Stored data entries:
★ ★ ★ ★ ★ ★ ★
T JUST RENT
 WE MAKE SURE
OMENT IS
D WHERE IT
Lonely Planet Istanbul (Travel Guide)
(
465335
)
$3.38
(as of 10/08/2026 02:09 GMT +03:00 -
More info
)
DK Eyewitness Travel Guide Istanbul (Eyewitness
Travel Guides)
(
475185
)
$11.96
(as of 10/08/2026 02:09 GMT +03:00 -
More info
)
★ ★ ★ ★ ★ ★ ★
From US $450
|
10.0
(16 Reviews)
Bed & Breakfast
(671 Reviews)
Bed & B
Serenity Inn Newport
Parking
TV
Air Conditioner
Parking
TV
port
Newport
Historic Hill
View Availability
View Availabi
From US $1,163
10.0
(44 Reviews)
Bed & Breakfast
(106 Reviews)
★ ★ ★ ★ ★ ★ ★
- [What to do] Only lines that include "Reviews" are counted here. Give their number for the records above and add nothing.

- [Response to the exercise] 4